Stored items
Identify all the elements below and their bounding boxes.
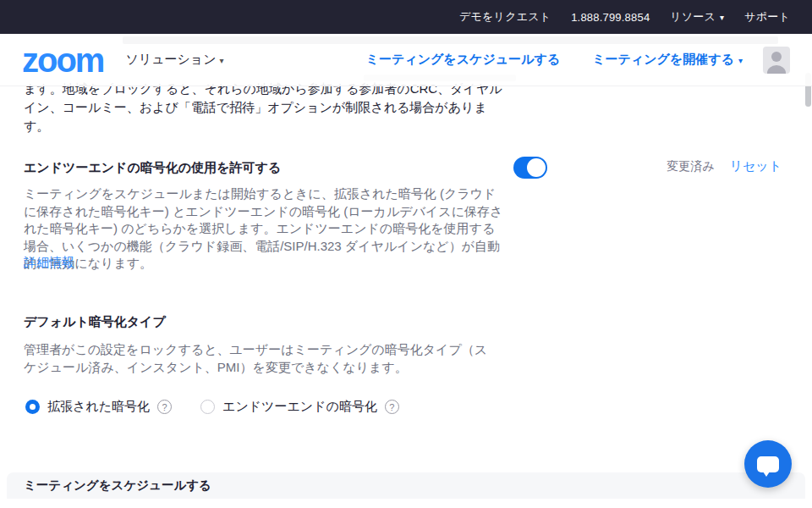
chat-bubble-icon <box>757 456 779 472</box>
setting-status-group: 変更済み リセット <box>667 158 782 174</box>
default-encryption-description: 管理者がこの設定をロックすると、ユーザーはミーティングの暗号化タイプ（スケジュー… <box>24 340 499 376</box>
chevron-down-icon: ▾ <box>720 13 724 22</box>
chat-fab-button[interactable] <box>744 440 792 488</box>
e2e-toggle[interactable] <box>513 157 547 179</box>
modified-badge: 変更済み <box>667 159 714 174</box>
toggle-knob <box>527 158 546 177</box>
learn-more-link[interactable]: 詳細情報 <box>24 255 74 271</box>
radio-selected-icon[interactable] <box>25 400 40 414</box>
avatar-person-icon <box>771 52 782 62</box>
user-avatar[interactable] <box>763 47 790 74</box>
request-demo-link[interactable]: デモをリクエスト <box>459 9 551 25</box>
chevron-down-icon: ▾ <box>220 56 224 65</box>
e2e-setting-title: エンドツーエンドの暗号化の使用を許可する <box>24 160 281 176</box>
reset-link[interactable]: リセット <box>730 158 782 174</box>
phone-number-link[interactable]: 1.888.799.8854 <box>571 11 650 24</box>
avatar-person-icon <box>767 65 786 74</box>
radio-option-e2e-encryption[interactable]: エンドツーエンドの暗号化 ? <box>200 399 399 415</box>
schedule-meeting-link[interactable]: ミーティングをスケジュールする <box>366 52 561 68</box>
default-encryption-title: デフォルト暗号化タイプ <box>24 314 166 330</box>
encryption-type-radio-group: 拡張された暗号化 ? エンドツーエンドの暗号化 ? <box>25 399 399 415</box>
section-title: ミーティングをスケジュールする <box>24 478 211 494</box>
radio-option-enhanced-encryption[interactable]: 拡張された暗号化 ? <box>25 399 172 415</box>
site-header: zoom ソリューション▾ ミーティングをスケジュールする ミーティングを開催す… <box>0 34 812 86</box>
zoom-logo[interactable]: zoom <box>22 43 103 77</box>
radio-option-label: 拡張された暗号化 <box>47 399 150 415</box>
help-icon[interactable]: ? <box>157 400 172 414</box>
section-header-schedule-meeting: ミーティングをスケジュールする <box>7 472 805 499</box>
radio-option-label: エンドツーエンドの暗号化 <box>222 399 377 415</box>
help-icon[interactable]: ? <box>385 400 399 414</box>
chevron-down-icon: ▾ <box>738 56 743 65</box>
e2e-setting-description: ミーティングをスケジュールまたは開始するときに、拡張された暗号化 (クラウドに保… <box>24 185 508 273</box>
zoom-settings-page: デモをリクエスト 1.888.799.8854 リソース▾ サポート ます。地域… <box>0 0 812 508</box>
solutions-menu[interactable]: ソリューション▾ <box>125 52 223 68</box>
support-link[interactable]: サポート <box>744 9 790 25</box>
radio-unselected-icon[interactable] <box>200 400 215 414</box>
host-meeting-menu[interactable]: ミーティングを開催する▾ <box>592 52 743 68</box>
clipped-paragraph: ます。地域をブロックすると、それらの地域から参加する参加者のCRC、ダイヤルイン… <box>24 80 508 135</box>
resources-menu[interactable]: リソース▾ <box>670 9 724 25</box>
top-utility-bar: デモをリクエスト 1.888.799.8854 リソース▾ サポート <box>0 0 812 34</box>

■ **ASSIGNED TASK**
Your response must reproduce every line of the data exactly, with images omitted.

■ **FINISHED EXERCISE**
Identify all the elements below and their bounding boxes.
chat-bubble-icon <box>757 456 779 472</box>
setting-status-group: 変更済み リセット <box>667 158 782 174</box>
default-encryption-description: 管理者がこの設定をロックすると、ユーザーはミーティングの暗号化タイプ（スケジュー… <box>24 340 499 376</box>
chevron-down-icon: ▾ <box>720 13 724 22</box>
chat-fab-button[interactable] <box>744 440 792 488</box>
e2e-toggle[interactable] <box>513 157 547 179</box>
modified-badge: 変更済み <box>667 159 714 174</box>
toggle-knob <box>527 158 546 177</box>
learn-more-link[interactable]: 詳細情報 <box>24 255 74 271</box>
radio-selected-icon[interactable] <box>25 400 40 414</box>
avatar-person-icon <box>771 52 782 62</box>
user-avatar[interactable] <box>763 47 790 74</box>
request-demo-link[interactable]: デモをリクエスト <box>459 9 551 25</box>
chevron-down-icon: ▾ <box>220 56 224 65</box>
e2e-setting-title: エンドツーエンドの暗号化の使用を許可する <box>24 160 281 176</box>
reset-link[interactable]: リセット <box>730 158 782 174</box>
phone-number-link[interactable]: 1.888.799.8854 <box>571 11 650 24</box>
avatar-person-icon <box>767 65 786 74</box>
radio-option-e2e-encryption[interactable]: エンドツーエンドの暗号化 ? <box>200 399 399 415</box>
schedule-meeting-link[interactable]: ミーティングをスケジュールする <box>366 52 561 68</box>
default-encryption-title: デフォルト暗号化タイプ <box>24 314 166 330</box>
encryption-type-radio-group: 拡張された暗号化 ? エンドツーエンドの暗号化 ? <box>25 399 399 415</box>
section-title: ミーティングをスケジュールする <box>24 478 211 494</box>
radio-option-enhanced-encryption[interactable]: 拡張された暗号化 ? <box>25 399 172 415</box>
site-header: zoom ソリューション▾ ミーティングをスケジュールする ミーティングを開催す… <box>0 34 812 86</box>
zoom-logo[interactable]: zoom <box>22 43 103 77</box>
radio-option-label: 拡張された暗号化 <box>47 399 150 415</box>
help-icon[interactable]: ? <box>157 400 172 414</box>
section-header-schedule-meeting: ミーティングをスケジュールする <box>7 472 805 499</box>
radio-option-label: エンドツーエンドの暗号化 <box>222 399 377 415</box>
help-icon[interactable]: ? <box>385 400 399 414</box>
chevron-down-icon: ▾ <box>738 56 743 65</box>
e2e-setting-description: ミーティングをスケジュールまたは開始するときに、拡張された暗号化 (クラウドに保… <box>24 185 508 273</box>
zoom-settings-page: デモをリクエスト 1.888.799.8854 リソース▾ サポート ます。地域… <box>0 0 812 508</box>
solutions-menu[interactable]: ソリューション▾ <box>125 52 223 68</box>
support-link[interactable]: サポート <box>744 9 790 25</box>
radio-unselected-icon[interactable] <box>200 400 215 414</box>
host-meeting-menu[interactable]: ミーティングを開催する▾ <box>592 52 743 68</box>
clipped-paragraph: ます。地域をブロックすると、それらの地域から参加する参加者のCRC、ダイヤルイン… <box>24 80 508 135</box>
resources-menu[interactable]: リソース▾ <box>670 9 724 25</box>
top-utility-bar: デモをリクエスト 1.888.799.8854 リソース▾ サポート <box>0 0 812 34</box>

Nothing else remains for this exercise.